The data:
■ ■ ■ ■ ■
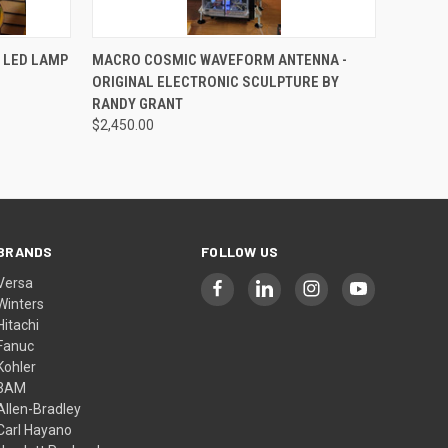
QUICK VIEW
ADD TO CART
 LED LAMP
MACRO COSMIC WAVEFORM ANTENNA -
ORIGINAL ELECTRONIC SCULPTURE BY
RANDY GRANT
$2,450.00
BRANDS
FOLLOW US
Versa
Winters
Hitachi
Fanuc
Kohler
3AM
Allen-Bradley
Carl Hayano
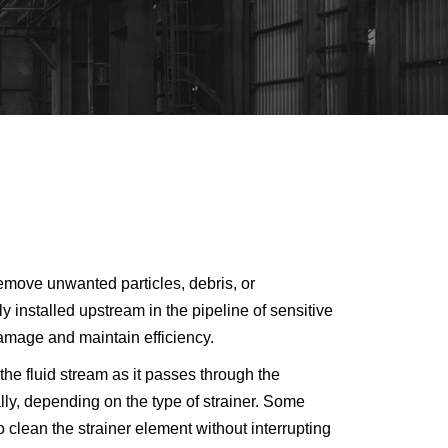
remove unwanted particles, debris, or
y installed upstream in the pipeline of sensitive
amage and maintain efficiency.
the fluid stream as it passes through the
ly, depending on the type of strainer. Some
clean the strainer element without interrupting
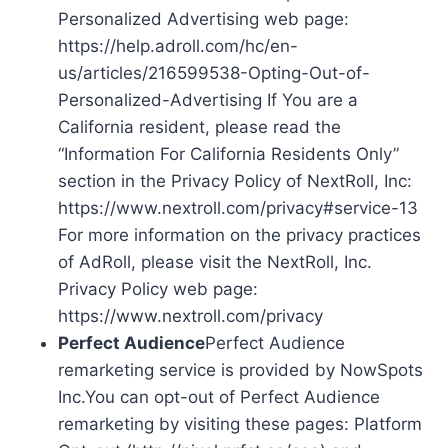
Personalized Advertising web page:
https://help.adroll.com/hc/en-
us/articles/216599538-Opting-Out-of-
Personalized-Advertising If You are a
California resident, please read the
“Information For California Residents Only”
section in the Privacy Policy of NextRoll, Inc:
https://www.nextroll.com/privacy#service-13
For more information on the privacy practices
of AdRoll, please visit the NextRoll, Inc.
Privacy Policy web page:
https://www.nextroll.com/privacy
Perfect Audience
Perfect Audience
remarketing service is provided by NowSpots
Inc.You can opt-out of Perfect Audience
remarketing by visiting these pages: Platform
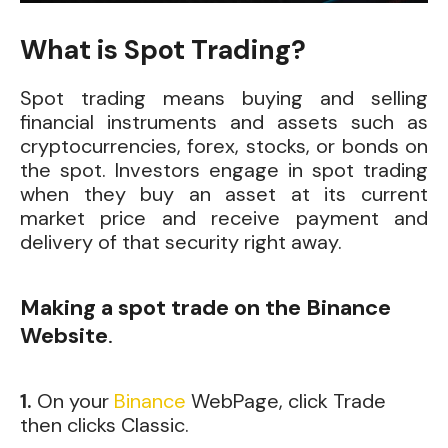
What is Spot Trading?
Spot trading means buying and selling
financial instruments and assets such as
cryptocurrencies, forex, stocks, or bonds on
the spot. Investors engage in spot trading
when they buy an asset at its current
market price and receive payment and
delivery of that security right away.
Making a spot trade on the Binance
Website
.
1.
On
your
Binance
WebPage, click Trade
then clicks Classic.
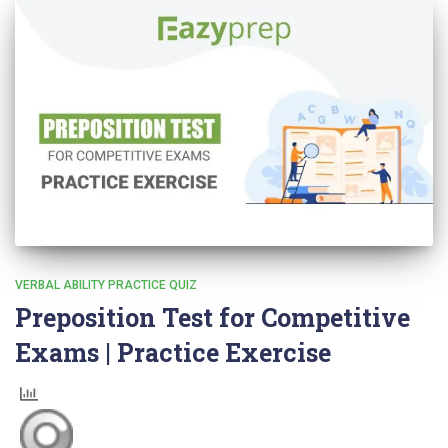
VERBAL ABILITY PRACTICE QUIZ
Preposition Test for Competitive
Exams | Practice Exercise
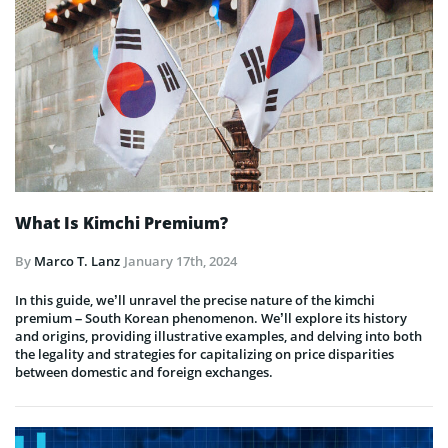
What Is Kimchi Premium?
By
Marco T. Lanz
January 17th, 2024
In this guide, we’ll unravel the precise nature of the kimchi
premium – South Korean phenomenon. We’ll explore its history
and origins, providing illustrative examples, and delving into both
the legality and strategies for capitalizing on price disparities
between domestic and foreign exchanges.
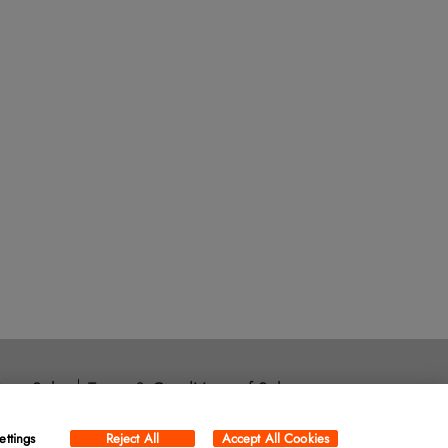
ore Sales
Terms & Conditions of Sale
ara, CA 95054
ettings
Reject All
Accept All Cookies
■ ■ ■ ■ ■
Problem: With the pictures left out, write out all of the data exactly.

Answer to this task:
QUICK VIEW
ADD TO CART
 LED LAMP
MACRO COSMIC WAVEFORM ANTENNA -
ORIGINAL ELECTRONIC SCULPTURE BY
RANDY GRANT
$2,450.00
BRANDS
FOLLOW US
Versa
Winters
Hitachi
Fanuc
Kohler
3AM
Allen-Bradley
Carl Hayano
remove unwanted particles, debris, or
y installed upstream in the pipeline of sensitive
amage and maintain efficiency.
the fluid stream as it passes through the
ly, depending on the type of strainer. Some
clean the strainer element without interrupting
Personalized Advertising web page:
https://help.adroll.com/hc/en-
us/articles/216599538-Opting-Out-of-
Personalized-Advertising If You are a
California resident, please read the
“Information For California Residents Only”
section in the Privacy Policy of NextRoll, Inc:
https://www.nextroll.com/privacy#service-13
For more information on the privacy practices
of AdRoll, please visit the NextRoll, Inc.
Privacy Policy web page:
https://www.nextroll.com/privacy
Perfect Audience
Perfect Audience
remarketing service is provided by NowSpots
Inc.You can opt-out of Perfect Audience
remarketing by visiting these pages: Platform
What is Spot Trading?
Spot trading means buying and selling
financial instruments and assets such as
cryptocurrencies, forex, stocks, or bonds on
the spot. Investors engage in spot trading
when they buy an asset at its current
market price and receive payment and
delivery of that security right away.
Making a spot trade on the Binance
Website
.
1.
On
your
Binance
WebPage, click Trade
then clicks Classic.
VERBAL ABILITY PRACTICE QUIZ
Preposition Test for Competitive
Exams | Practice Exercise
What Is Kimchi Premium?
By
Marco T. Lanz
January 17th, 2024
In this guide, we’ll unravel the precise nature of the kimchi
premium – South Korean phenomenon. We’ll explore its history
and origins, providing illustrative examples, and delving into both
the legality and strategies for capitalizing on price disparities
between domestic and foreign exchanges.
ore Sales
Terms & Conditions of Sale
ara, CA 95054
ettings
Reject All
Accept All Cookies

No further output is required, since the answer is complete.